Task directions – Copy out, from the data below, each line in which the word "Plesso" occurs.

Records for this exercise –
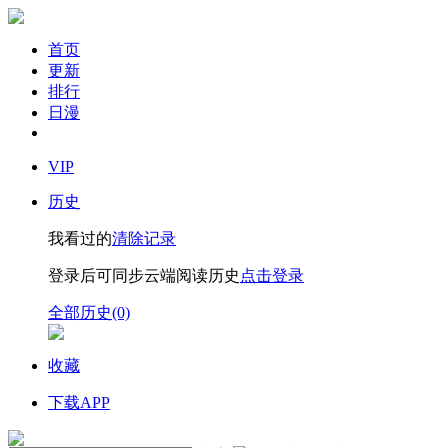
首页
更新
排行
日漫
VIP
历史
我看过的
清除记录
登录后可同步云端阅读历史
点击登录
全部历史(0)
收藏
下载APP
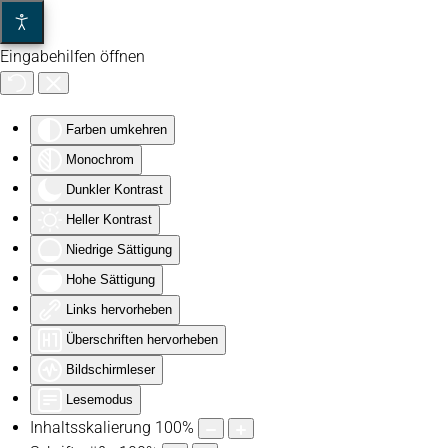
Eingabehilfen öffnen
Zum Hauptinhalt springen
Farben umkehren
Monochrom
Dunkler Kontrast
Heller Kontrast
Niedrige Sättigung
Hohe Sättigung
Links hervorheben
Überschriften hervorheben
Bildschirmleser
Lesemodus
Inhaltsskalierung
100
%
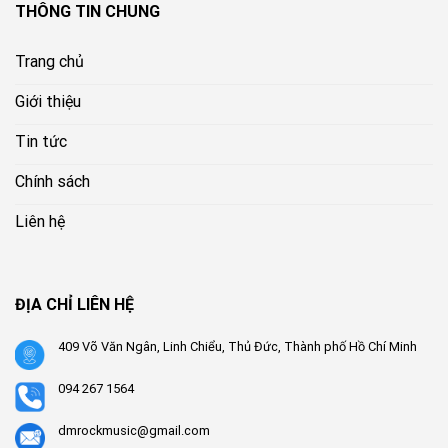
THÔNG TIN CHUNG
Trang chủ
Giới thiệu
Tin tức
Chính sách
Liên hệ
ĐỊA CHỈ LIÊN HỆ
409 Võ Văn Ngân, Linh Chiểu, Thủ Đức, Thành phố Hồ Chí Minh
094 267 1564
dmrockmusic@gmail.com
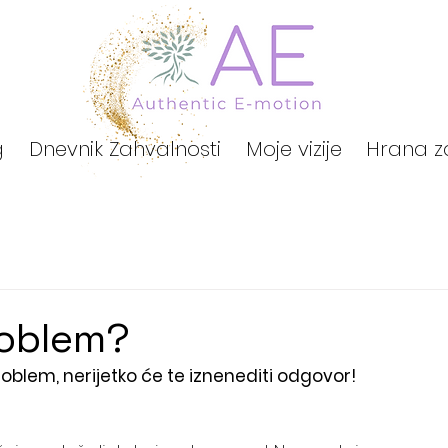
g
Dnevnik Zahvalnosti
Moje vizije
Hrana z
roblem?
problem, nerijetko će te iznenediti odgovor!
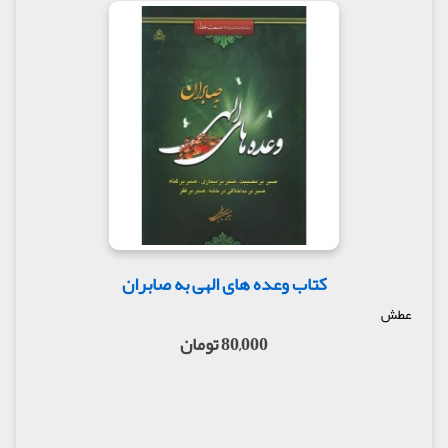
کتاب وعده های الهی به صابران
عطش
80,000 تومان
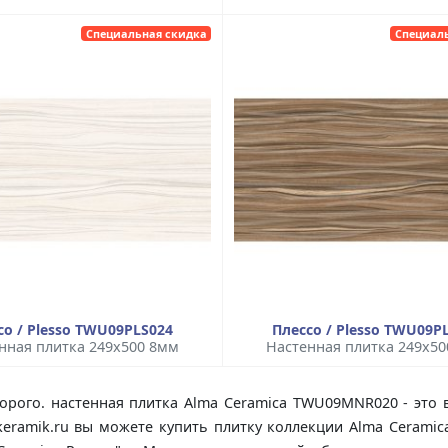
Специальная скидка
Специал
со / Plesso TWU09PLS024
Плессо / Plesso TWU09P
нная плитка 249x500 8мм
Настенная плитка 249x5
рого. настенная плитка Alma Ceramica TWU09MNR020 - это 
keramik.ru вы можете купить плитку коллекции Alma Ceramic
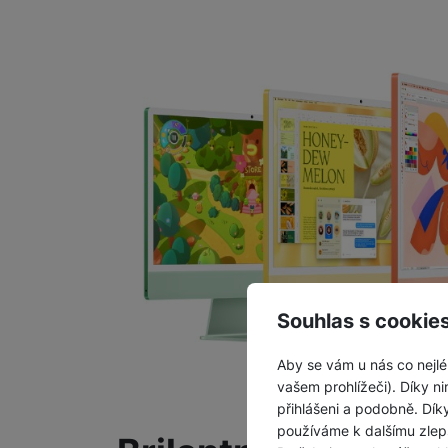
Souhlas s cookie
Aby se vám u nás co nejlé
vašem prohlížeči). Díky ni
přihlášeni a podobně. Dí
používáme k dalšímu zlep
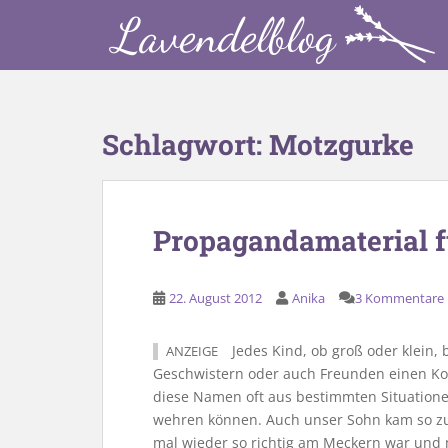
S
k
i
p
t
o
Schlagwort:
Motzgurke
m
a
i
n
Propagandamaterial 
c
o
n
22. August 2012
Anika
3 Kommentare
t
e
Jedes Kind, ob groß oder klein,
ANZEIGE
n
Geschwistern oder auch Freunden einen Ko
t
diese Namen oft aus bestimmten Situatione
wehren können. Auch unser Sohn kam so zu
mal wieder so richtig am Meckern war und m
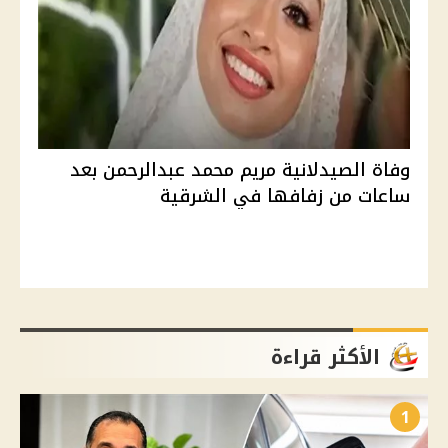
وفاة الصيدلانية مريم محمد عبدالرحمن بعد
ساعات من زفافها في الشرقية
الأكثر قراءة
1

Answer to this problem –
со / Plesso TWU09PLS024
Плессо / Plesso TWU09P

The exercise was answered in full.